_Work order_.
Copy nothing from the entries below except the lines from the one containing "जायेगी। ज्वार एवं" through the one containing "जायेगा। नॉन एफएक्यू", and copy those exactly.

_ _ _ _ _ _ _

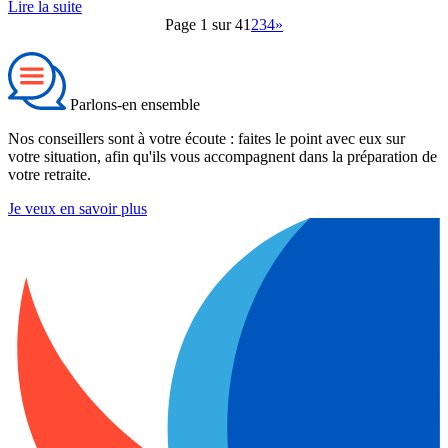
Lire la suite
Page 1 sur 4
1
2
3
4
»
Parlons-en ensemble
Nos conseillers sont à votre écoute : faites le point avec eux sur
votre situation, afin qu'ils vous accompagnent dans la préparation de
votre retraite.
Je veux en savoir plus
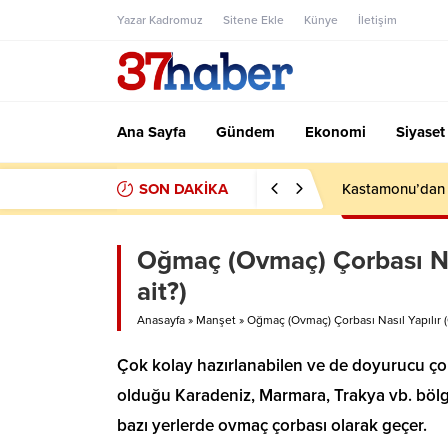
Yazar Kadromuz
Sitene Ekle
Künye
İletişim
Ana Sayfa
Gündem
Ekonomi
Siyaset
SON DAKİKA
Kastamonu’dan F
Oğmaç (Ovmaç) Çorbası Na
ait?)
Anasayfa
»
Manşet
»
Oğmaç (Ovmaç) Çorbası Nasıl Yapılır 
Çok kolay hazırlanabilen ve de doyurucu çor
olduğu Karadeniz, Marmara, Trakya vb. bölg
bazı yerlerde ovmaç çorbası olarak geçer.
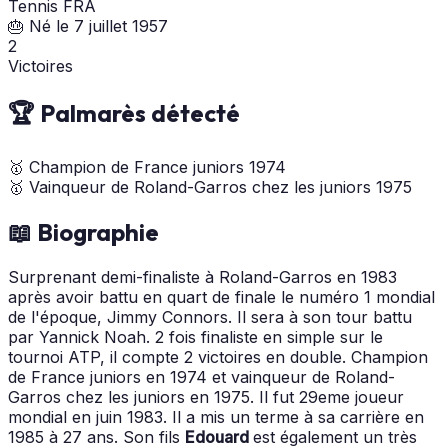
Tennis
FRA
🎂 Né le 7 juillet 1957
2
Victoires
🏆 Palmarès détecté
🥇
Champion de France juniors
1974
🥇
Vainqueur de Roland-Garros chez les juniors
1975
📖 Biographie
Surprenant demi-finaliste à Roland-Garros en 1983
après avoir battu en quart de finale le numéro 1 mondial
de l'époque, Jimmy Connors. Il sera à son tour battu
par Yannick Noah. 2 fois finaliste en simple sur le
tournoi ATP, il compte 2 victoires en double. Champion
de France juniors en 1974 et vainqueur de Roland-
Garros chez les juniors en 1975. Il fut 29eme joueur
mondial en juin 1983. Il a mis un terme à sa carrière en
1985 à 27 ans. Son fils
Edouard
est également un très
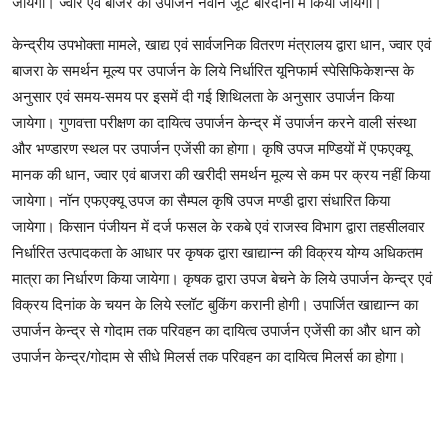
जायेगी। ज्वार एवं बाजरे का उपार्जन नवीन जूट बारदानों में किया जायेगा।
केन्द्रीय उपभोक्ता मामले, खाद्य एवं सार्वजनिक वितरण मंत्रालय द्वारा धान, ज्वार एवं
बाजरा के समर्थन मूल्य पर उपार्जन के लिये निर्धारित यूनिफार्म स्पेसिफिकेशन्स के
अनुसार एवं समय-समय पर इसमें दी गई शिथिलता के अनुसार उपार्जन किया
जायेगा। गुणवत्ता परीक्षण का दायित्व उपार्जन केन्द्र में उपार्जन करने वाली संस्था
और भण्डारण स्थल पर उपार्जन एजेंसी का होगा। कृषि उपज मण्डियों में एफएक्यू
मानक की धान, ज्वार एवं बाजरा की खरीदी समर्थन मूल्य से कम पर क्रय नहीं किया
जायेगा। नॉन एफएक्यू उपज का सैम्पल कृषि उपज मण्डी द्वारा संधारित किया
जायेगा। किसान पंजीयन में दर्ज फसल के रकबे एवं राजस्व विभाग द्वारा तहसीलवार
निर्धारित उत्पादकता के आधार पर कृषक द्वारा खाद्यान्न की विक्रय योग्य अधिकतम
मात्रा का निर्धारण किया जायेगा। कृषक द्वारा उपज बेचने के लिये उपार्जन केन्द्र एवं
विक्रय दिनांक के चयन के लिये स्लॉट बुकिंग करानी होगी। उपार्जित खाद्यान्न का
उपार्जन केन्द्र से गोदाम तक परिवहन का दायित्व उपार्जन एजेंसी का और धान को
उपार्जन केन्द्र/गोदाम से सीधे मिलर्स तक परिवहन का दायित्व मिलर्स का होगा।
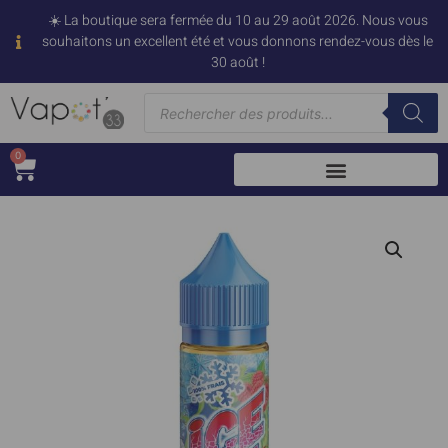
☀️ La boutique sera fermée du 10 au 29 août 2026. Nous vous
souhaitons un excellent été et vous donnons rendez-vous dès le
30 août !
0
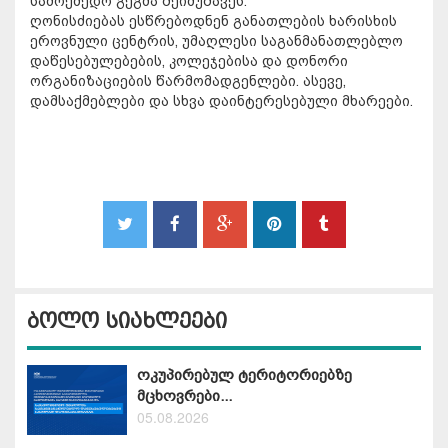
სამოქმედო გეგმა შეიმუშავეს.
ღონისძიებას ესწრებოდნენ განათლების ხარისხის
ეროვნული ცენტრის, უმაღლესი საგანმანათლებლო
დაწესებულებების, კოლეჯებისა და დონორი
ორგანიზაციების წარმომადგენლები. ასევე,
დამსაქმებლები და სხვა დაინტერესებული მხარეები.
ბოლო სიახლეები
ოკუპირებულ ტერიტორიებზე
მცხოვრები...
05.08.2026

_ _ _ _ _ _ _

_Answer to the exercise_.
जायेगी। ज्वार एवं बाजरे का उपार्जन नवीन जूट बारदानों में किया जायेगा।
केन्द्रीय उपभोक्ता मामले, खाद्य एवं सार्वजनिक वितरण मंत्रालय द्वारा धान, ज्वार एवं
बाजरा के समर्थन मूल्य पर उपार्जन के लिये निर्धारित यूनिफार्म स्पेसिफिकेशन्स के
अनुसार एवं समय-समय पर इसमें दी गई शिथिलता के अनुसार उपार्जन किया
जायेगा। गुणवत्ता परीक्षण का दायित्व उपार्जन केन्द्र में उपार्जन करने वाली संस्था
और भण्डारण स्थल पर उपार्जन एजेंसी का होगा। कृषि उपज मण्डियों में एफएक्यू
मानक की धान, ज्वार एवं बाजरा की खरीदी समर्थन मूल्य से कम पर क्रय नहीं किया
जायेगा। नॉन एफएक्यू उपज का सैम्पल कृषि उपज मण्डी द्वारा संधारित किया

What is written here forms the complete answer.